For obtaining some impressions about the question what data and files have to be submitted to the editors of scholarly journals equipped with a data availability policy, we analyzed the specifications of each data availability policy in our sample along a set of requirements for data policies .
First of all we have to state that more than 83% of the data policies are mandatory. It seems that this is a good percentage because it is important that these policies are mandatory. If they’re not, there is little hope that authors are providing a reasonable amount of datasets and other data – simply because it is time-consuming to prepare the datasets for others. Besides authors often do not want to publish a dataset that is not fully exploited – and provide it for to potential competitors in their respective research disciplines.
We found out that 26 of the 29 policies (89.7%) pledged authors to submit datasets used for the computation of their results. The remaining journals do not pledge their authors to do so, because the journal’s focus is more oriented towards experimental economic research. Therefore I think that almost 90% is a good results in my opinion.
Regarding the question what kinds of data authors have to submit, we found out that 65.5 % the journals’ data policies are pledging their authors to provide descriptions of the data submitted and instructions how to use the single files within a zip-container. The quality of these descriptions differs from very detailed instructions to a few sentences only that might not really help would-be replicators. For the purpose of replication these descriptions of the data submitted is very important due to the structure of the data authors are providing: In most cases you will be able to download the data as a zip-file only. In this zip-container you’ll find a broad bunch of different formats and files. If you did not generate the data, it is extremely time-consuming to find out what part of the data corresponds to what result in an economic paper, if this works at all.

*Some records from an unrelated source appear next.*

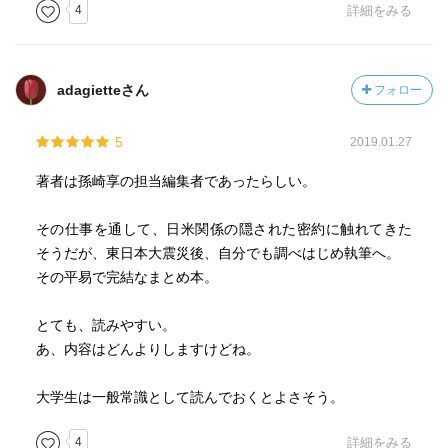
日常生活で米軍と関わることのない人であればこそ、不都
4
詳細をみる
合なことは放送しないマスコミよって切り取られた、ごく
一部の情報に満足せず、是非読んで欲しい一冊です。
adagietteさん
フォロー
5
2019.01.27
著者は孫崎享の担当編集者であったらしい。
その仕事を通して、日米関係の隠された密約に触れてきた
そうだが、東日本大震災後、自分でも調べはじめ執筆へ。
その平易で完結なまとめ本。
とても、読みやすい。
あ、内容はどんよりしますけどね。
大学生は一般常識として読んでおくとよさそう。
4
詳細をみる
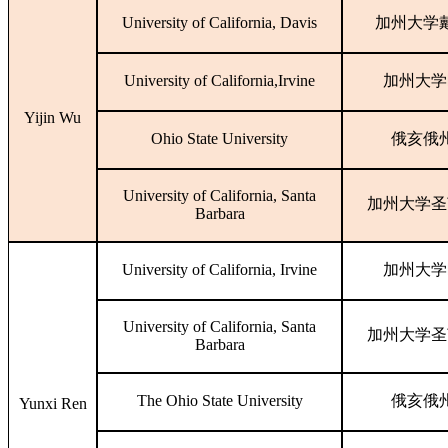
University of California, Davis
加州大学
University of California,Irvine
加州大学
Yijin Wu
Ohio State University
俄亥俄
University of California, Santa
加州大学圣
Barbara
University of California, Irvine
加州大学
University of California, Santa
加州大学圣
Barbara
The Ohio State University
俄亥俄
Yunxi Ren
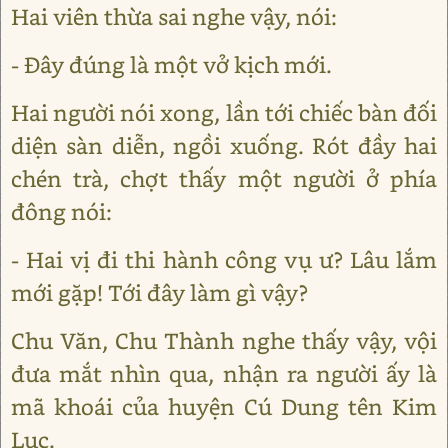
Hai viên thừa sai nghe vậy, nói:
- Đây đúng là một vở kịch mới.
Hai người nói xong, lần tới chiếc bàn đối
diện sàn diễn, ngồi xuống. Rót đầy hai
chén trà, chợt thấy một người ở phía
đông nói:
- Hai vị đi thi hành công vụ ư? Lâu lắm
mới gặp! Tới đây làm gì vậy?
Chu Văn, Chu Thành nghe thấy vậy, vội
đưa mắt nhìn qua, nhận ra người ấy là
mã khoái của huyện Cú Dung tên Kim
Lục.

Therefore it is not sufficient that only 65.5% of the data policies in our sample mandate their authors to provide these descriptions.
The submission of (self written) programs used e.g. for simulation purposes are mandatory for 62% of the policies. This of course also is problematic aspect: If another researcher wants to replicate the results of a simulation he or she won’t have the chance to do so, if the programs used for these simulations are not available. Without these programs you might trust the results claimed in an economic paper or you don’t. But there’s no way to verify the results. Therefore in our opinion it also is important for journals and their data policies to pledge authors to provide the programs used for simulation purposes, too. Of course it is in the focus of any journal, whether it publishes these kinds of papers – but if they do, they should take care of the fact that researchers are uploading the programs and source code.
Only half of the policies mandated authors to provide the code of their calculations. Due to the importance of code for replication purposes this percentage may be considered as low. The code of computation is crucial for the possibility to replicate the findings of an empirical article. If authors do not provide the code it often is not possible to replicate the results. Without the code would-be replicators have to code everything from scratch. And whether they will be able to receive the similar code of computation is very uncertain. And if the code of computation is different you won’t be able to get the results claimed in the article. Therefore it is crucial that data availability policies enforce strict availability of the code.
In summary, it can be stated that the management of publication related research data in economics is still at its early stages. We were able to find 29 journals with data availability policies. That is much more than McCullough (2009) found three years ago. In the field of economics, editors and journals seem to be in motion. This is a positive signal and it will be interesting so see whether and how this upward growth continues.
Among the 29 journals with data availability policies we noticed that 10 out of these 29 used the data availability policy implemented by the American Economic Review (AER) at first. These journals either used exactly the same policy or a slightly modified version of it.
Also, that a large portion of the analyzed data availability policies are mandatory is a good practice and may be observed as a sign that editors and journals consider the availability of research data to be important. Moreover the finding that 90% of the journals are pledging their authors to submit the data prior to the publication of an article shows that many of them have understood the importance of providing data at an early stage in the publication process.